Title: Farmhand #1
Script & Art: Rob Guillory
Colors: Taylor Wells
Letters: Kody Chamberlain
Publication Date: July 11, 2018
Publisher’s Summary: Jedidiah Jenkins is a farmer—but his cash crop isn’t corn or soy. Jed grows fast-healing, plug-and-play human organs. Lose a finger? Need a new liver? He’s got you covered. Unfortunately, strange produce isn’t the only thing Jed’s got buried. Deep in the soil of the Jenkins Family Farm, something dark has taken root, and it’s beginning to bloom. From ROB GUILLORY, Eisner-winning co-creator and artist of Image Comics’ CHEW, comes a new dark comedy about science gone sinister and agriculture gone apocalyptic. Nature is a Mother.

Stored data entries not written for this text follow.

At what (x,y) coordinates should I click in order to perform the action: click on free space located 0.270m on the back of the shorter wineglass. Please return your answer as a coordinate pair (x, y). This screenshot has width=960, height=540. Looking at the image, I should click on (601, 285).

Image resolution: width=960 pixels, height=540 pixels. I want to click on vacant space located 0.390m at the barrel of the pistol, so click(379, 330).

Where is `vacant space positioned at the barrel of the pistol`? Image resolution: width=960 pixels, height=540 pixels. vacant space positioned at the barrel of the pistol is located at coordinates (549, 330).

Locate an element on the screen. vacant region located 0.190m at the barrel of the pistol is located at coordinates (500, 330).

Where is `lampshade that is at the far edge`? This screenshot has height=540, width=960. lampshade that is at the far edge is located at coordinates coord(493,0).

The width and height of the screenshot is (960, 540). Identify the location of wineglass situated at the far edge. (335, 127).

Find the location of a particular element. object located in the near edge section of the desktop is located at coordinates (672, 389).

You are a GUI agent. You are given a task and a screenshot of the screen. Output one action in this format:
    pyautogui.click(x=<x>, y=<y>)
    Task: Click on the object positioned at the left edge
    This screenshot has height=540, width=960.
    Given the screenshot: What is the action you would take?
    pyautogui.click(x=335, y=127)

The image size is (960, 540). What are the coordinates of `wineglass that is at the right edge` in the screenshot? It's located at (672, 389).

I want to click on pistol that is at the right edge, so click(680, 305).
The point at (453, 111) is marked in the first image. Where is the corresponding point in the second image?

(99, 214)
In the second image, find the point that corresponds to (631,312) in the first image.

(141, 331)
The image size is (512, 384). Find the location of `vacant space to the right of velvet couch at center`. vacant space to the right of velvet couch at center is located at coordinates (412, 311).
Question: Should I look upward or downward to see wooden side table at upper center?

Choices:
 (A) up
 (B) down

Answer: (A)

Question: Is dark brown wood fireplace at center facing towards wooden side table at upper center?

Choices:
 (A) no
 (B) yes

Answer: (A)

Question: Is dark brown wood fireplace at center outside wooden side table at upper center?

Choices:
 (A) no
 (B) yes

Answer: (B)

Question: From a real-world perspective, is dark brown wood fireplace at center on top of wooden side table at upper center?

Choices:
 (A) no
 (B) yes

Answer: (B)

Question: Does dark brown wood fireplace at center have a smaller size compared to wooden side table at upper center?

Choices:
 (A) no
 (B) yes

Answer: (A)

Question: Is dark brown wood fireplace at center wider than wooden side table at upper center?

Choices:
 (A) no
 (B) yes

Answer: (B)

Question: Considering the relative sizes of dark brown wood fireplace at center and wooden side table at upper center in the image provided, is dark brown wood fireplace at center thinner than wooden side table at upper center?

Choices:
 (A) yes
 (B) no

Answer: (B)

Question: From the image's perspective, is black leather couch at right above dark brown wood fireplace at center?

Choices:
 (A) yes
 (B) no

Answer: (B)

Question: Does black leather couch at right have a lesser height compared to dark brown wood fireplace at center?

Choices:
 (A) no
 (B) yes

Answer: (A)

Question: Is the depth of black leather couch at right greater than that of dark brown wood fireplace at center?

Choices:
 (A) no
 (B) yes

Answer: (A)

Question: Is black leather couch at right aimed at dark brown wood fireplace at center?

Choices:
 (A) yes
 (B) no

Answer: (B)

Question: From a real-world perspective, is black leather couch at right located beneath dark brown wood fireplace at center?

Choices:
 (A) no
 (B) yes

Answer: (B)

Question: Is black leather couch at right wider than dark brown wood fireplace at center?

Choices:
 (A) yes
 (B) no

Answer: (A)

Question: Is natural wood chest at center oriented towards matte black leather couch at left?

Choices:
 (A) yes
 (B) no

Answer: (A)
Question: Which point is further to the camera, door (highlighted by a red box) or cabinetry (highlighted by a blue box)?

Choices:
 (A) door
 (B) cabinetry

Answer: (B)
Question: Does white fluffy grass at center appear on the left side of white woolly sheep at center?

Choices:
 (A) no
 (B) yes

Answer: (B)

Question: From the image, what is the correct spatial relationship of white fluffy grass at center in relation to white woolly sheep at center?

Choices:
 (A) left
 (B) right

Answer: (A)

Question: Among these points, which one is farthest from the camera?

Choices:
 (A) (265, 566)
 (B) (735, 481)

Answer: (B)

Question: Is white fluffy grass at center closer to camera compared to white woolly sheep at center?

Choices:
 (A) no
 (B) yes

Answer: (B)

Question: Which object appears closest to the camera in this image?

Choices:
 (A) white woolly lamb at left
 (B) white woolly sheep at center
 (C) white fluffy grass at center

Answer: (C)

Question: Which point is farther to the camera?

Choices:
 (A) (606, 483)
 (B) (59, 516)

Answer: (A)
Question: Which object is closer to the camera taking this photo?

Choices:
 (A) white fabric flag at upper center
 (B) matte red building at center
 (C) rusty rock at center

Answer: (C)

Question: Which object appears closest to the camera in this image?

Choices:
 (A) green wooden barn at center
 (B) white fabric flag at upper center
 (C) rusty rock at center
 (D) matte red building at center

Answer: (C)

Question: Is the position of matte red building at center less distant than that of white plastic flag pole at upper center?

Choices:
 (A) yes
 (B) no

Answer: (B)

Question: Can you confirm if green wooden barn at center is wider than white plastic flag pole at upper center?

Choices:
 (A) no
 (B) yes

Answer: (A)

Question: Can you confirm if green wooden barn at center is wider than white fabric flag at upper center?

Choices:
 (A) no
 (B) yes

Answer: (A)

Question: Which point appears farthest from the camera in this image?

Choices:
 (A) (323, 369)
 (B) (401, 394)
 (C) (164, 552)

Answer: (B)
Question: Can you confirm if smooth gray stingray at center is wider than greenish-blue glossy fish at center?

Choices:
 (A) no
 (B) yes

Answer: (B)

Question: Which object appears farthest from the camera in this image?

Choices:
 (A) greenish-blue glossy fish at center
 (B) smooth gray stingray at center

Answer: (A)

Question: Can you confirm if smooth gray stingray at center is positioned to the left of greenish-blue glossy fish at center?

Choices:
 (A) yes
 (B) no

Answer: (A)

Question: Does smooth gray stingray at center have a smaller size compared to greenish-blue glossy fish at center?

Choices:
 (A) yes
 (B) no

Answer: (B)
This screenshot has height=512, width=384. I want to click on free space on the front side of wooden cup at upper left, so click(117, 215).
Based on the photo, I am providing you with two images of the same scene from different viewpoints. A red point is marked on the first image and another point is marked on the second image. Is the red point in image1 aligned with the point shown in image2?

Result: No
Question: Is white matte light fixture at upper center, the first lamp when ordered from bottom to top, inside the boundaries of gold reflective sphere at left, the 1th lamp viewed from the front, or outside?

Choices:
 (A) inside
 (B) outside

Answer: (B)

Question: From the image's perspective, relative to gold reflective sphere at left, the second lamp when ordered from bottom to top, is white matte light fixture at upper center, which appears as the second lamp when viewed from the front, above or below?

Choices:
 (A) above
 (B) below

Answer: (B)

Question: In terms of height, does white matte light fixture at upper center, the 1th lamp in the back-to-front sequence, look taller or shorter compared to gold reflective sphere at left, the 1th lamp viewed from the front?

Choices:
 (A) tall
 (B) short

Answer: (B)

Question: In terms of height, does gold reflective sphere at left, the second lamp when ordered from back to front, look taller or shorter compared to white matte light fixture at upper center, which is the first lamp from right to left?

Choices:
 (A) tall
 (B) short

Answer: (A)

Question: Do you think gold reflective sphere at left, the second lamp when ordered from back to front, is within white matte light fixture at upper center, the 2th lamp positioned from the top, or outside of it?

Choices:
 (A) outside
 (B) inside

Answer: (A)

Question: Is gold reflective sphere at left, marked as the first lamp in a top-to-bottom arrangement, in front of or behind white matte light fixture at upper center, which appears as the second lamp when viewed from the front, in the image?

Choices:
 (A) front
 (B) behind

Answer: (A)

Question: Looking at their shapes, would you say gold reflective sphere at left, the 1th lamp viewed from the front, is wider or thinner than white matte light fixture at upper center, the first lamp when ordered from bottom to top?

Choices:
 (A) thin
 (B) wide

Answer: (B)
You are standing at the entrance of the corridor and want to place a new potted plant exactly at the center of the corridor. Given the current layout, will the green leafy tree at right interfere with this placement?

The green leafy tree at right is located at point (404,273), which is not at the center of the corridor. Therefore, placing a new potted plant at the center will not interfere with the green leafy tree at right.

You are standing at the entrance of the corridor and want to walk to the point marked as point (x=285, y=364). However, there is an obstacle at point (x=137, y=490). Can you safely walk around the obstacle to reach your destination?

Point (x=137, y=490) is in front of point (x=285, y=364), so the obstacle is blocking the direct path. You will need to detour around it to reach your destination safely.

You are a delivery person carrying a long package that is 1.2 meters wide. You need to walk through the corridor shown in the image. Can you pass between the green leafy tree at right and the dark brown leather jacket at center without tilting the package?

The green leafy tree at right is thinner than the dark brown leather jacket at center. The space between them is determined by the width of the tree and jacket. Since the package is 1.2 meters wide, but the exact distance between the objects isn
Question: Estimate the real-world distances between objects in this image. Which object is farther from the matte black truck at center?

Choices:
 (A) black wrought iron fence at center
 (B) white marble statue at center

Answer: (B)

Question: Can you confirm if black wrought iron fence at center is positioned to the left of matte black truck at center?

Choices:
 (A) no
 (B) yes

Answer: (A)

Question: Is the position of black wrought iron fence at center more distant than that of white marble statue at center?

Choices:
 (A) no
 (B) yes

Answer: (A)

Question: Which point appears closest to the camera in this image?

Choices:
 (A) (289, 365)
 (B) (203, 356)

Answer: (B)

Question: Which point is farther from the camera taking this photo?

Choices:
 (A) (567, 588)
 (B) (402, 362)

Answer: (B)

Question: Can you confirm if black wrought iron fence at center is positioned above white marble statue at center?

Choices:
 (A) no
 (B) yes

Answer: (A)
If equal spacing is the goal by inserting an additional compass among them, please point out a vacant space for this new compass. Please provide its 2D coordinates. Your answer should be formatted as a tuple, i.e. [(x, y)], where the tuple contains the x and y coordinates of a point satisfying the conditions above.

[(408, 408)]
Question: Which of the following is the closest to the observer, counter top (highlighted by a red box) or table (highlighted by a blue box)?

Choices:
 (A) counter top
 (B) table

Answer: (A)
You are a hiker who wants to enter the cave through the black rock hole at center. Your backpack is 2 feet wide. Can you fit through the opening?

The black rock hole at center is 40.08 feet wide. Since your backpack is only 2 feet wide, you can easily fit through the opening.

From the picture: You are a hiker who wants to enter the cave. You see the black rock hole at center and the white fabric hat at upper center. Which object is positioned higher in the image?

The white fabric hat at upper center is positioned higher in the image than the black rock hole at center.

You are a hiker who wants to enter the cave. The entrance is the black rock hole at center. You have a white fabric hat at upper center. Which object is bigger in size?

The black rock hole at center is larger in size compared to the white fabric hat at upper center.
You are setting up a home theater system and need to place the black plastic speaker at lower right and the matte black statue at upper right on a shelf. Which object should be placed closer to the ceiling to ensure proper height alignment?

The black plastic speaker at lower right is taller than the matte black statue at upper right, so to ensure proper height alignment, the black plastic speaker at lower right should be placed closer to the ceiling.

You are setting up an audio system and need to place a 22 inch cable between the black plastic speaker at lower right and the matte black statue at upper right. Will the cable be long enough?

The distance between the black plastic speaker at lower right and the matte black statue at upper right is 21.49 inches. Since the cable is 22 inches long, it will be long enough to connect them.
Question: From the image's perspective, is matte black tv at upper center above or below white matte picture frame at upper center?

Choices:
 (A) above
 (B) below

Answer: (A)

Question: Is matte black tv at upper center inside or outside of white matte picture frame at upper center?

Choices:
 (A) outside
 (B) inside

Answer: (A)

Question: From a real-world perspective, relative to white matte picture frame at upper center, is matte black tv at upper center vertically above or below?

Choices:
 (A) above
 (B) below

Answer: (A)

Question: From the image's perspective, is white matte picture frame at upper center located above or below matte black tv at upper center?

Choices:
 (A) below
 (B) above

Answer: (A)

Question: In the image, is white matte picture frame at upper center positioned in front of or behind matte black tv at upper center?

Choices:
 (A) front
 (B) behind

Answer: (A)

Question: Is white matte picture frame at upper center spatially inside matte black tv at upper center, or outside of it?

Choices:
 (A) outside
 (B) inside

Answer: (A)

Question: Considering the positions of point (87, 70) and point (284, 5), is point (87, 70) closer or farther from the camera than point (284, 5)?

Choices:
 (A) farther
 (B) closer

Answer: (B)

Farmhand #1 is the beginnings of a unique tale that is both playful and creepy. The Jenkins Family Farmaceutical Institute seems a lovely place. Jedidiah Elias Jenkings was the owner of a simple family farm when he made the scientific discovery of the century. With this discovery, his farm was soon turned into a state of the art bio-engineering facility that grows human organs for transplant to those in need. Sounds totally benign right? Along comes Jedidiah’s estranged son, Zeke, and his wife and two children to visit the farm.
Rob Guillory does an admirable job creating a sense of wonder combined with the underlying idea that something dark is brewing. It has a very Jurassic Park feel to it. There is a high-tech tour, hands on visit with the product, a security breach, and higher-ups whose motives are in question. Also, add in some budding family drama and this issue grows the roots for what appears to be the next must read creation for Rob Guillory.
This original tale is pretty much a one man show with Rob Guillory both writing and illustrating. As a result, he is able to put together a very unified piece with art that is complementary to the narrative being told. While the story is quite dark, there are quite a few lighthearted moments. Guillory uses Zeke’s children to present genuine reactions to this unusual place. One is absolutely amazed and thinks nearly everything is just amazing and cool, he literally wants to arm wrestle one of the trees arms, and the other is totally creeped out by what he is experiencing. Their opposing views brings a wonderment and humor to the story that is a great counterbalance to the more nefarious elements. The art has a playful style that plays to both of these sides. If you are familiar with Guillory’s other brainchild, Chew, then you know what to expect from Farmhand. Characters are very expressive while also having some exaggerated features that are a staple of his characters. It are these distinctive looks that is are able to capture all the drama, horror, humor, and playfulness encompassed throughout the story.
The Bottom Line:
Rob Guillory’s Farmhand is a intriguing venture that sets the stage for what looks like it will be a fun ride. Guillroy uses his remarkable pencils to draw you into his humorous yet sometimes intense and dark world.